The call was heeded by the South African Federation of Trade Unions (Saftu). The workers gathered in Newton, Johannesburg for a nationwide strike against a proposed R20 per hour minimum wage.
A snide indirect attack on Ramaphosa was evident in some marchers hoisting up replicas of the buffalo, one of South Africa’s big five animals. Ramaphosa, formerly a wealthy businessman, purchased a buffalo for R2 million.
Those who took part in the strike were mostly members of the National Union of Metalworkers of South Africa (Numsa) and other unions affiliated to Saftu.
There was a small presence that joined the crowd of the militant opposition Economic Freedom Fighters. Openly pledging their support to the Saftu march was the “red berets”, as they are popularly known.
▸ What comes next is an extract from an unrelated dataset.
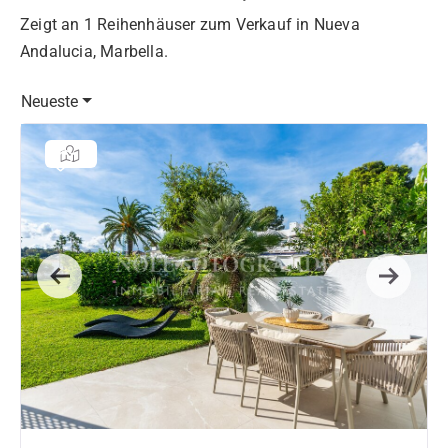
Zeigt an 1 Reihenhäuser zum Verkauf in Nueva
Andalucia, Marbella.
Neueste
Previous
Next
Johannesburg, Polokwane, Bloemfontein, Durban, Port Elizabeth and Cape Town are the provinces in which Saftu, which is a rival of the Congress of South African Trade Unions, organised the nationwide strike.
The destinations of the strike will be at various government departments and offices of provincial premiers, where memorandums are expected to be handed over.
The general strike comes as commuters grapple with a protracted bus drivers' strike that has entered a second week.